Further to my article last week, we have today learned that the Court of Appeal has found in favour of landlords in the much anticipated case of Jervis & Others v Pillar Denton and Others (the Game administration).

To recap: Game entered administration one day after its quarter rent date fell due in March 2012 and its administrators relied on previous case law (Goldacre and Luminar) that they were not liable to pay sums that fell due (rent and service charges) prior to their appointment, as an administration expense. The landlords would have to prove for those sums in the usual way as unsecured creditors.

The landlords challenged this and today succeeded. Accordingly, we will now be dealing with a 'pay as you go' scenario in which, if the administrators are using the leasehold premises for the purposes of the administration, rent and service charges will be payable as an administration expense for the period in which they are in occupation.

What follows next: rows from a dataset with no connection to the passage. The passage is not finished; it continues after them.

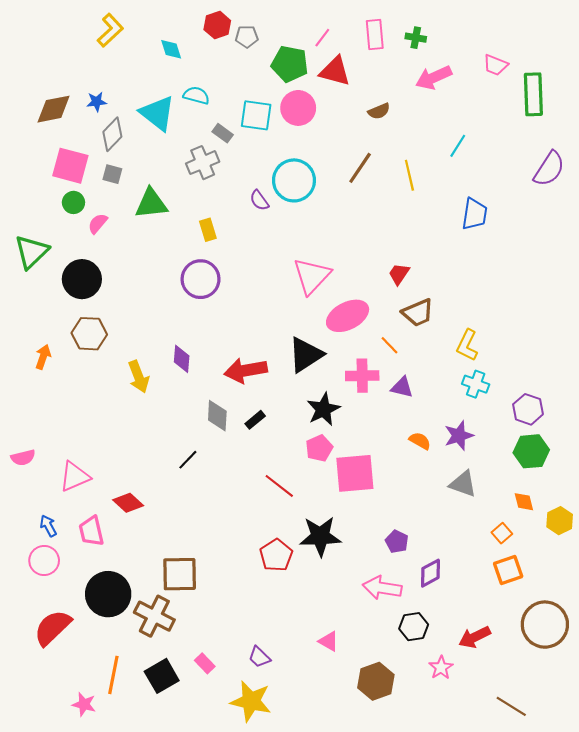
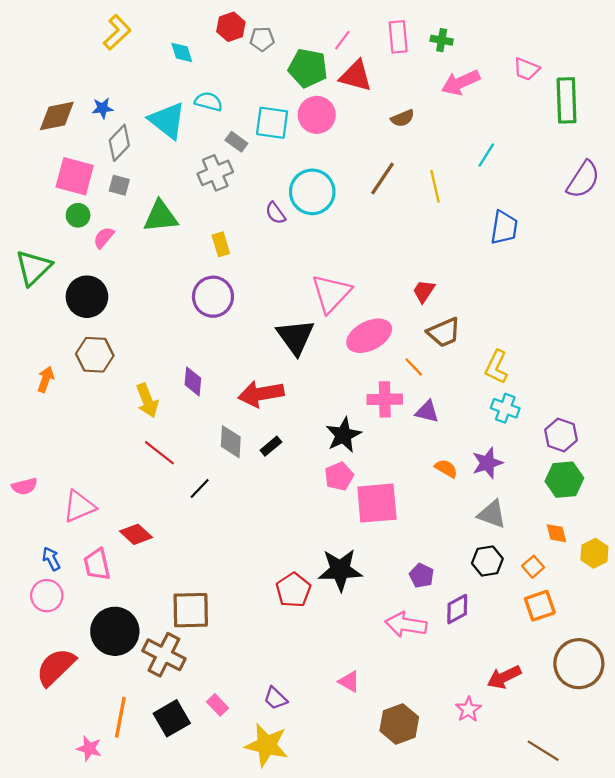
black triangle: (306, 355) -> (296, 337), moved, turned -33
red line: (279, 486) -> (159, 453), moved
black hexagon: (414, 627) -> (487, 561), moved

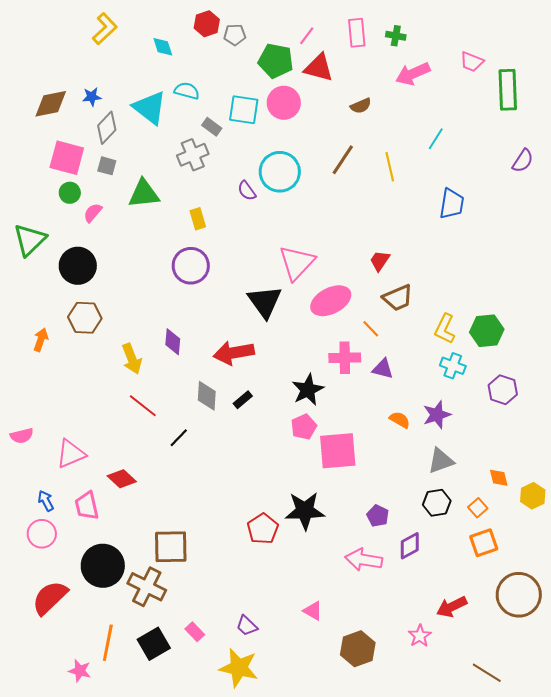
purple semicircle: (583, 180) -> (523, 161), size x0.7
green hexagon: (564, 480) -> (487, 331), moved
gray triangle: (492, 514) -> (441, 461), turned -40

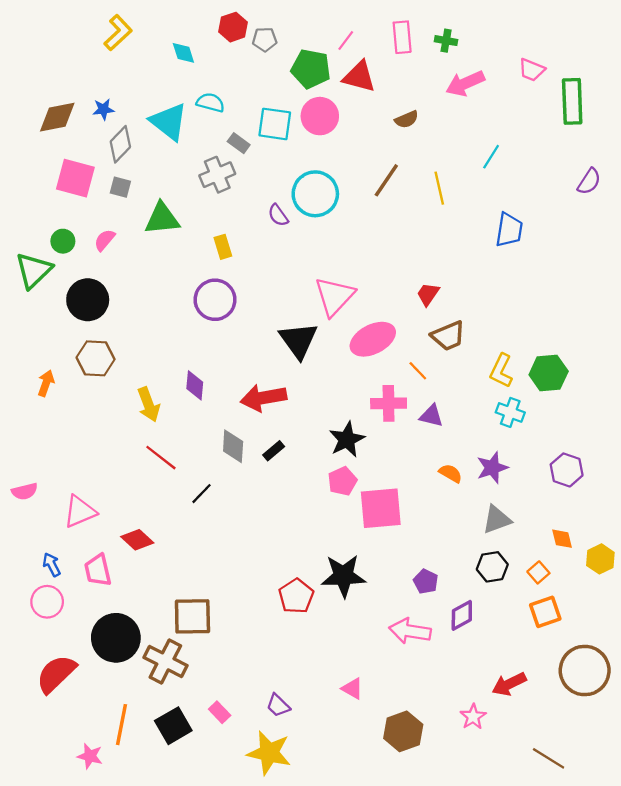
green circle: (70, 193) -> (63, 241), moved
purple hexagon: (503, 390) -> (567, 470), moved

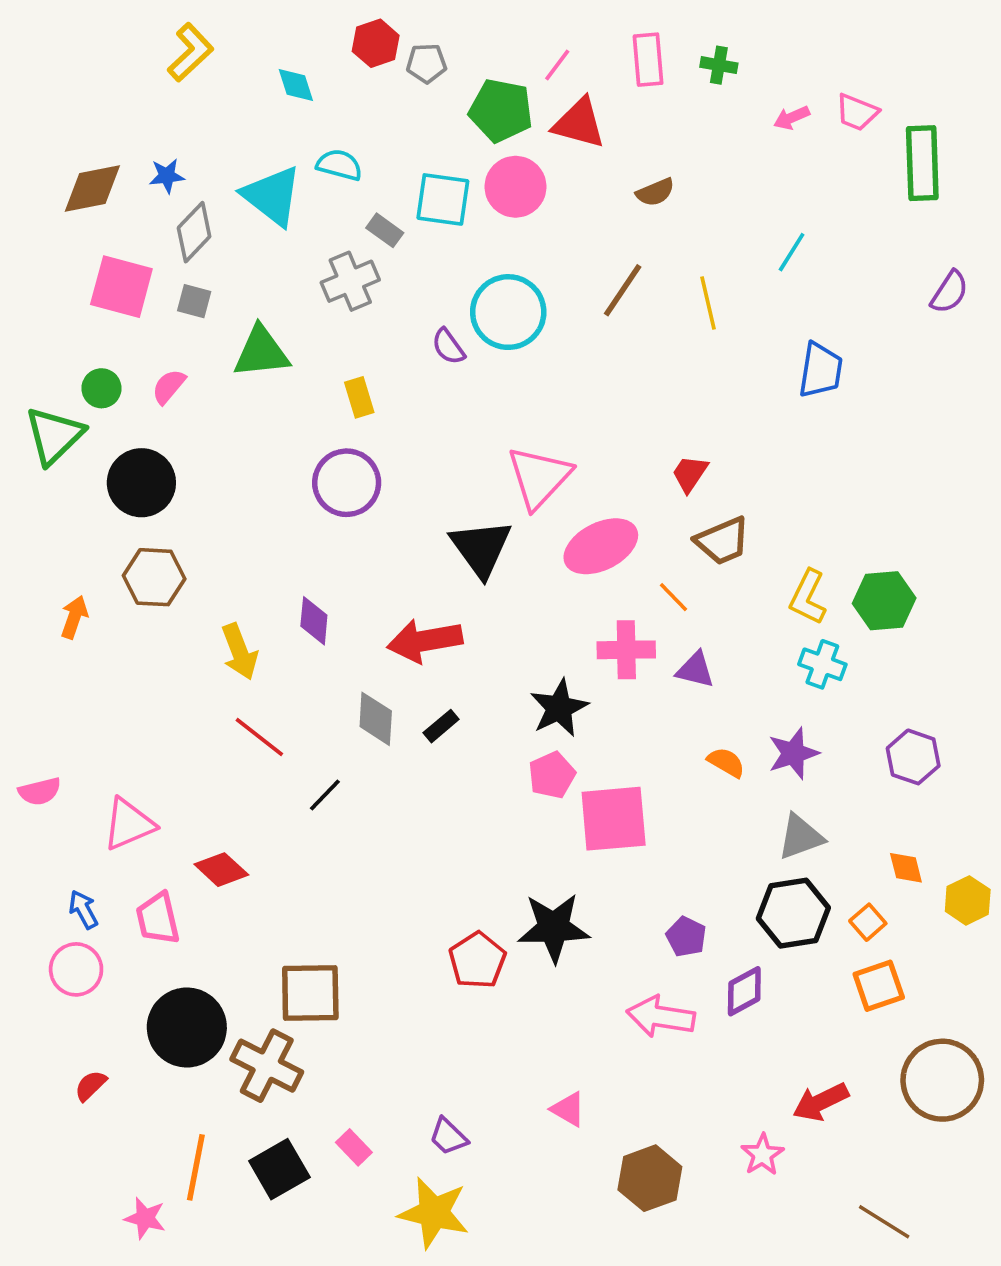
pink arrow: (465, 83) -> (792, 118), moved, size x0.6
black hexagon: (492, 567) -> (793, 913), size x1.4
red semicircle: (56, 674) -> (91, 1086), size x0.5

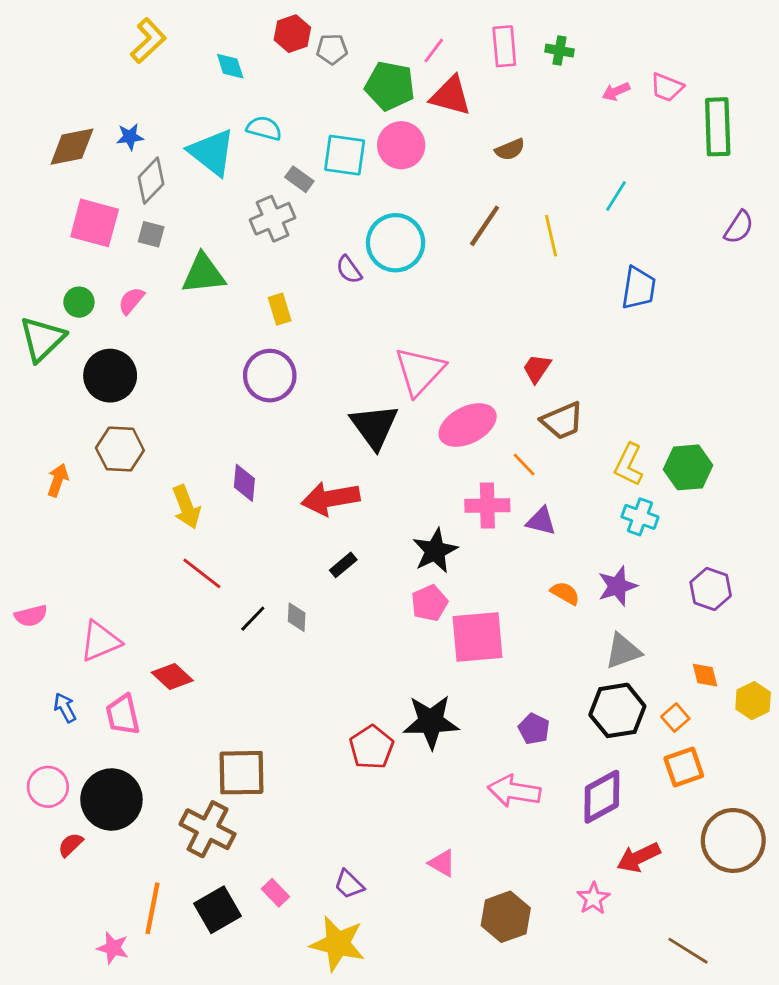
gray diamond: (376, 719) -> (297, 617), moved, size x0.7
pink circle: (76, 969) -> (48, 787), moved
purple diamond: (744, 991) -> (602, 797), moved, size x1.4
black circle: (187, 1028) -> (111, 799), moved

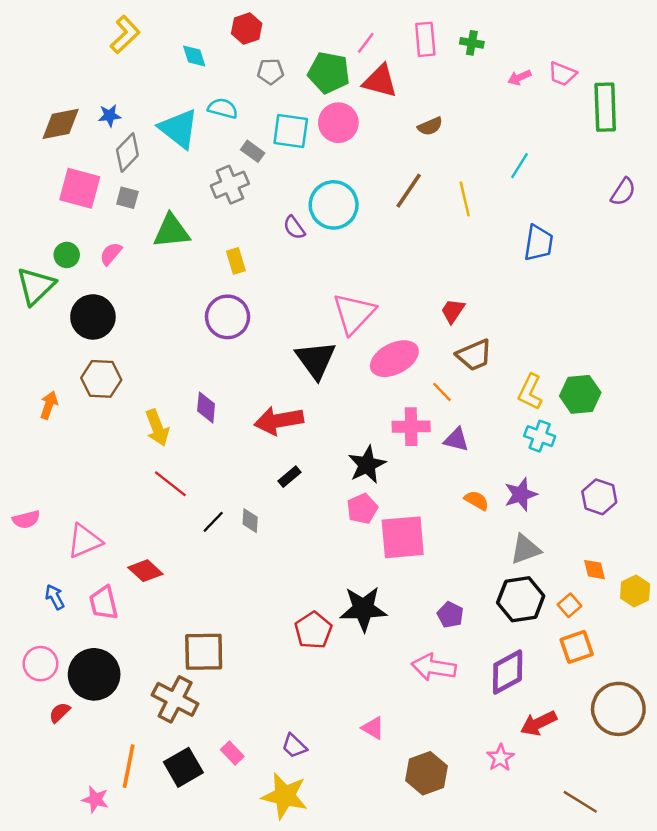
gray pentagon: (332, 49) -> (270, 71), moved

This is a landmark decision which will have huge ramifications for both administrators and landlords. Landlords will naturally be pleased to see their position ameliorated in the current insolvency regime. At first glance, it is a blow to administrators and other classes of creditors as there will be less sums to distribute after having satisfied landlords. However, at least administrators will have certainty of their rental liabilities, if they occupy the premises for the purpose of the administration. This may not be the end of the matter, however, as an appeal to the Supreme Court is being considered.